Biology & Medicine

Dr. Polly Penhale
Program Manager

B-006-M

NSF/OPP Award 01-30398
Station: McMurdo Station
RPSC POC: Patricia Jackson
Research Site(s): Granite Harbor, New Harbor, Sea Ice
Dates in Antarctica: Late August to mid February

Energetics of protein metabolism during development of antarctic echinoderms
Dr. Donal T. Manahan
University of Southern California
Department of Biological Sciences
manahan@usc.edu
[No website]
Photo not available.
Deploying Team Members: David W. Ginsburg . Allison J. Green . Donal T. Manahan . Robert E. Maxson . Michael Moore . Douglas A. Pace
Research Objectives: Understanding metabolic efficiency in polar organisms is required to help resolve long-standing questions regarding temperature compensation and adaptations to food limitation in polar regions. This project will emphasize the subcellular levels of biological analysis to understand the relationship between development, growth, metabolic rate, and rates and costs of protein synthesis in the antarctic organisms it studies.

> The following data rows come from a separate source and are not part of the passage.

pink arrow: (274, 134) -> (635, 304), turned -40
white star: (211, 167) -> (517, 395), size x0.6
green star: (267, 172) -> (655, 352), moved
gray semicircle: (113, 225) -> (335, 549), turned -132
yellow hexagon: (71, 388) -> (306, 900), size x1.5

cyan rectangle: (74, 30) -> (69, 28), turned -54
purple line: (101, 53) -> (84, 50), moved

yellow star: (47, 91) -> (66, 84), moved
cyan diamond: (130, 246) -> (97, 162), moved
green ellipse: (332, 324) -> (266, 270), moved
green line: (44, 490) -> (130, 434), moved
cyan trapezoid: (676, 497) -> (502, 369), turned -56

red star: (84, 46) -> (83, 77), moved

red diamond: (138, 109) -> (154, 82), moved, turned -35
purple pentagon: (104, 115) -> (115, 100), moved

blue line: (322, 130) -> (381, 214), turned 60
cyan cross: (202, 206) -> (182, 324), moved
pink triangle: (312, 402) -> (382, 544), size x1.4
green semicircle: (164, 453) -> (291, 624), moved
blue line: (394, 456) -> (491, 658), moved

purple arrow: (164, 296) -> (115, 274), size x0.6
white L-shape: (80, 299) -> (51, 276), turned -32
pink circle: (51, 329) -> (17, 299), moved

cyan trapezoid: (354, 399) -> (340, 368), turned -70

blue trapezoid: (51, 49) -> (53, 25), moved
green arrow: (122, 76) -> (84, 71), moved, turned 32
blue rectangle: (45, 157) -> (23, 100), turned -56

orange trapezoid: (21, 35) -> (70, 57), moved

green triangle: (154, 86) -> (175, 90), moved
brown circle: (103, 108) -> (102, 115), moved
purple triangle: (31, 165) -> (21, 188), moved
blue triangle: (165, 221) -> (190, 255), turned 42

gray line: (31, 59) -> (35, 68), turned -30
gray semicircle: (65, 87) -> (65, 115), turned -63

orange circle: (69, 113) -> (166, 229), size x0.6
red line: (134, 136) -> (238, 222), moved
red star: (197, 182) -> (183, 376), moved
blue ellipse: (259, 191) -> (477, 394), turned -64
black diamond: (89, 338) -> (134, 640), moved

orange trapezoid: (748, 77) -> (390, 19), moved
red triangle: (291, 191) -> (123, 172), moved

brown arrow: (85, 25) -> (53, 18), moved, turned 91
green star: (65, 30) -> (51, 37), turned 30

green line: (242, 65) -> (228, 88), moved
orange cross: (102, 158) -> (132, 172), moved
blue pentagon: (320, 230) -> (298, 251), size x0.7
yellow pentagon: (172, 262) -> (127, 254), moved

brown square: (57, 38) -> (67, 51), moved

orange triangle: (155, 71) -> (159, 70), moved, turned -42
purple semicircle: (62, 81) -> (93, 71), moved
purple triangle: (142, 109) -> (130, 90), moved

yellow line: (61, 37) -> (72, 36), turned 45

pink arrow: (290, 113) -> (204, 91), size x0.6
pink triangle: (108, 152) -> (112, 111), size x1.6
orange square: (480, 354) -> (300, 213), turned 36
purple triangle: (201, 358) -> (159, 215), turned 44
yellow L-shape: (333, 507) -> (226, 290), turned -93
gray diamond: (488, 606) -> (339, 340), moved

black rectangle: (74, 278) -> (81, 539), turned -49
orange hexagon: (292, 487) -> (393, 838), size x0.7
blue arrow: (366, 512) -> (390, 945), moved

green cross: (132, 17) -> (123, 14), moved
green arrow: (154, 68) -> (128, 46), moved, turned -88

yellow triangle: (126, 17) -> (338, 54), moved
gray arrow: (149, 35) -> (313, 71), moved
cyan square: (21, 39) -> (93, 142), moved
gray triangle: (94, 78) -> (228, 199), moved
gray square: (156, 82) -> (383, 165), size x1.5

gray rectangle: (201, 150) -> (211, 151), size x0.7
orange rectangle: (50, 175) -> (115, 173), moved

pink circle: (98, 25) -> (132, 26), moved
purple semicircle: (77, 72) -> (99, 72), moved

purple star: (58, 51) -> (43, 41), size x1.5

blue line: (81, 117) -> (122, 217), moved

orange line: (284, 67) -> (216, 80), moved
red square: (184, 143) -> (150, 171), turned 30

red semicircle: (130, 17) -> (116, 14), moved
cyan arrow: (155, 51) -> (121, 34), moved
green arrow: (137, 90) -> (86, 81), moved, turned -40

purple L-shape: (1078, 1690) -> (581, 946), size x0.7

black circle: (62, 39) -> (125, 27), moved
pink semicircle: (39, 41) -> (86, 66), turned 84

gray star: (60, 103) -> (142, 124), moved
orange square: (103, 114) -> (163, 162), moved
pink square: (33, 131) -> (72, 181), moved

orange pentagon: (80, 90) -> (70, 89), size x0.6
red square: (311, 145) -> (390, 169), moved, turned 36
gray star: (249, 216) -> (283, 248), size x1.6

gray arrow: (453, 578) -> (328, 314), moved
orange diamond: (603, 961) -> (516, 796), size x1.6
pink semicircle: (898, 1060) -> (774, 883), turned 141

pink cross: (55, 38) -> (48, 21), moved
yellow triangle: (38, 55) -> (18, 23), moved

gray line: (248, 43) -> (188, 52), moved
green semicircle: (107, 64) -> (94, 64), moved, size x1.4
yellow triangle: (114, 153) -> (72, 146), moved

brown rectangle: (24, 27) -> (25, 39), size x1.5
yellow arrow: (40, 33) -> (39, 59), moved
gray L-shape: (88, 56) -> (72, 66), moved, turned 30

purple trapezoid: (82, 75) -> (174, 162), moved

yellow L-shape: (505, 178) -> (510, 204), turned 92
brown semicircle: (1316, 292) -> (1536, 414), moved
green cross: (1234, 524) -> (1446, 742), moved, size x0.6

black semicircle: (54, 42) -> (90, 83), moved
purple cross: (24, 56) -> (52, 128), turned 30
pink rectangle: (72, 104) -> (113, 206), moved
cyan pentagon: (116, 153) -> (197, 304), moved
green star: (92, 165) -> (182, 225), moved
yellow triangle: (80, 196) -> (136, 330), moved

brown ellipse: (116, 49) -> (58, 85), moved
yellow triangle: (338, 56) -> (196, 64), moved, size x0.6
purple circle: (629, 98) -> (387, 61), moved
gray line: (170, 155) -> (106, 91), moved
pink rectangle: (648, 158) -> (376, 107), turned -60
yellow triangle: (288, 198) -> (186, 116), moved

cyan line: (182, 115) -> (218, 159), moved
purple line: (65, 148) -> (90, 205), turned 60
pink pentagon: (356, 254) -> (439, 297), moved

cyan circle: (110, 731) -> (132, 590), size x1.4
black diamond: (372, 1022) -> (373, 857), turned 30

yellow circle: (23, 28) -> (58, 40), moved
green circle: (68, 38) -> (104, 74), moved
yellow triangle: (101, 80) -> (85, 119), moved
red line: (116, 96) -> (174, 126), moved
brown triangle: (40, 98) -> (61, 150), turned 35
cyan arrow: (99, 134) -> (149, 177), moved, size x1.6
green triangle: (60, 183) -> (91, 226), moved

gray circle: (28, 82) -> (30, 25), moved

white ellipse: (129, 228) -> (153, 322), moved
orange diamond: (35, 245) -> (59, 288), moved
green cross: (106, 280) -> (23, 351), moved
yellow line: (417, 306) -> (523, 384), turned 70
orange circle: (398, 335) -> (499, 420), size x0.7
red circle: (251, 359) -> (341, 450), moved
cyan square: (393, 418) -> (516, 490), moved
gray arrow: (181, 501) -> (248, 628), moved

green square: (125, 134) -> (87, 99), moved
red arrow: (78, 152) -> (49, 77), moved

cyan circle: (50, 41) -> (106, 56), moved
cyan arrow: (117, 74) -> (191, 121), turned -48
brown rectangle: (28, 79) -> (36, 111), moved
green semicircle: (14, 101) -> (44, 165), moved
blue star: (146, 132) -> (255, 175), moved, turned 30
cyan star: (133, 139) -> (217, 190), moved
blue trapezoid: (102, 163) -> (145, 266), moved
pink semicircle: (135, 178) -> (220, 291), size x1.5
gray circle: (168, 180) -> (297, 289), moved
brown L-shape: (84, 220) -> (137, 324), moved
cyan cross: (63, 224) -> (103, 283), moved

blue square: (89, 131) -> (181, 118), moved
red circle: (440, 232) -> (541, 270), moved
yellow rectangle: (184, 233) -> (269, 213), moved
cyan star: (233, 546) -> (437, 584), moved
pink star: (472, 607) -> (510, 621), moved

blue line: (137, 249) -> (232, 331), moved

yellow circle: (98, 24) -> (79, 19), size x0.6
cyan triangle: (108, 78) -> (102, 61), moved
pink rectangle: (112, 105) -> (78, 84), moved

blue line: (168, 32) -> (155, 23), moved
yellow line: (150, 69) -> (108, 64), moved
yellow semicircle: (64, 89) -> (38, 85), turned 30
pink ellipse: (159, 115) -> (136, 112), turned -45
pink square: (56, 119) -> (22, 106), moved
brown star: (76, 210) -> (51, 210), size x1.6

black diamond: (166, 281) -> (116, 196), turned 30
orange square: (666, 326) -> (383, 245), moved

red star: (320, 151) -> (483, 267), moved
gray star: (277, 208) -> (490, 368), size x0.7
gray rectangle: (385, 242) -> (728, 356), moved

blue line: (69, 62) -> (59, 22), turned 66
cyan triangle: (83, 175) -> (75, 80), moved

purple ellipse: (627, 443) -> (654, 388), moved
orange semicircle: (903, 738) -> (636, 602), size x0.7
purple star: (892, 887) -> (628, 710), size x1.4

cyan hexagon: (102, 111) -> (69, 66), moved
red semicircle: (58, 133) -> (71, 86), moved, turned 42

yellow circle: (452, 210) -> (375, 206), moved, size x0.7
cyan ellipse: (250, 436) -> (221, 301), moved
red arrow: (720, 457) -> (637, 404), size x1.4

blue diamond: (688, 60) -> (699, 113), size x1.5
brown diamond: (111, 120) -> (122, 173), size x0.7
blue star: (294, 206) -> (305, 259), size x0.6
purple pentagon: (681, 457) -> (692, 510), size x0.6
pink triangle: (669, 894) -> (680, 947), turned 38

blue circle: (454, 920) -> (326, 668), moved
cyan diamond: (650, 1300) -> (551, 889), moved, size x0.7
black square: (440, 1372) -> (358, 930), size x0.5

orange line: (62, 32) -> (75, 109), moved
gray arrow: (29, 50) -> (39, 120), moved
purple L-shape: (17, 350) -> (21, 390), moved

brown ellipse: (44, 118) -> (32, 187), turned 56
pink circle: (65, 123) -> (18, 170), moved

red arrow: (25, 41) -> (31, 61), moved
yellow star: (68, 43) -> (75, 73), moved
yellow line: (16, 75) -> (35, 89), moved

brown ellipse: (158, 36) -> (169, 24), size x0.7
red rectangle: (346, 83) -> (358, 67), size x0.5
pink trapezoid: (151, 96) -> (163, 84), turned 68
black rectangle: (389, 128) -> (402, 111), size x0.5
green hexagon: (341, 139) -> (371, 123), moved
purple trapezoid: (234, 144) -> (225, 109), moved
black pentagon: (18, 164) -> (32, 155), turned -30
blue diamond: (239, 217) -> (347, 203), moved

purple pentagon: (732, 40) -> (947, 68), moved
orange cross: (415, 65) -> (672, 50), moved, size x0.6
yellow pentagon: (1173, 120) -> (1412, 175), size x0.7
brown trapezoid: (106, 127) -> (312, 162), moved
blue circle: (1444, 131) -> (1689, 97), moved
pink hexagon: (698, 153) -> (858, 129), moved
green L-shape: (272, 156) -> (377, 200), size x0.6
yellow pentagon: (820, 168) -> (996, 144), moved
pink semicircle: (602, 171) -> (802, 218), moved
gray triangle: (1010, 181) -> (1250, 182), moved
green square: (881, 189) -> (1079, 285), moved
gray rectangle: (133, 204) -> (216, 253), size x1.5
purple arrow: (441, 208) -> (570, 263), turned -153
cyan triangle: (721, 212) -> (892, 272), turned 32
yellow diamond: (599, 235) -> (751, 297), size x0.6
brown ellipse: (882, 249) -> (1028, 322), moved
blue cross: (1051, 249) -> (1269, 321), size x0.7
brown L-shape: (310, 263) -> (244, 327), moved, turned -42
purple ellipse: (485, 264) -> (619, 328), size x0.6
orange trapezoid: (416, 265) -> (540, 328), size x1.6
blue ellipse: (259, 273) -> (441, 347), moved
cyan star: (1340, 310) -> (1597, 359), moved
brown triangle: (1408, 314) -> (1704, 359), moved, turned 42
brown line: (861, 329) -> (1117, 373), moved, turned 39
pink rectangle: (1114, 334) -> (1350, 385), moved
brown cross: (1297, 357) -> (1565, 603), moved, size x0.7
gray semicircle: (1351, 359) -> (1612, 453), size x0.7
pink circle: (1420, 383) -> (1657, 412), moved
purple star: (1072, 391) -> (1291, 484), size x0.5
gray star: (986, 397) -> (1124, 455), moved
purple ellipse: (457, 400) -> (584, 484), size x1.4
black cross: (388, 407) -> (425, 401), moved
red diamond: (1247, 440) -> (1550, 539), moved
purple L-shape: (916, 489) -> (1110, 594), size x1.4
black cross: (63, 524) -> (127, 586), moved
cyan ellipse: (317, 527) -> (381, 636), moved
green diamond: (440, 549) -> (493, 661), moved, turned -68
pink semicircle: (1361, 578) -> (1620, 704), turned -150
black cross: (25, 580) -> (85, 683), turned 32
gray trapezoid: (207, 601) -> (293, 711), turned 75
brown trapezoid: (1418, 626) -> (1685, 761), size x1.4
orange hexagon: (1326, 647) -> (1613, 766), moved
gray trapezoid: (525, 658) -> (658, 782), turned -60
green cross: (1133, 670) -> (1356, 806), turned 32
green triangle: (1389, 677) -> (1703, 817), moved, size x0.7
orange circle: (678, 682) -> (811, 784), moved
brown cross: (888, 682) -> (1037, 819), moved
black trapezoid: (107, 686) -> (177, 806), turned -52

The group will test the hypothesis that there is a “new” biochemistry for protein synthesis in these antarctic organisms.

The field team will combine their expertise in antarctic larval physiology and the biochemistry and molecular biology of sea urchin development to address an experimental plan that is based on three major objectives.

+ Test the generality of the groups' recent finding of the low cost of protein synthesis in antarctic sea urchin larvae by measuring metabolism and protein synthesis during development of other antarctic echinoderm species.

+ The prediction of a high rate of protein synthesis with low metabolic cost is that growth efficiencies will be high in such organisms. Researchers will directly test that hypothesis by measuring the physiology of protein growth efficiencies in larvae.

+ Explain in specific molecular terms the unique high efficiency of protein synthesis in antarctic sea urchin embryos by studying each of the component processes of protein synthesis (i.e. fraction of ribosomes engaged in protein synthesis, the fraction of mRNA molecules engaged in protein synthesis, average polysome size, and polypeptide elongation rates).

The group will also supplement these measurements on whole population protein synthesis with measurements based on selected individual proteins. At the subcellular level, rates of ATP (Adenosine triphosphate, the energy currency of cells) consumption during protein synthesis will be measured in cell-free translation systems of antarctic sea urchin embryos. The combination of these quantitative analyses will allow scientists to pinpoint those aspects of protein metabolism that result in such extremely high energy-efficiencies.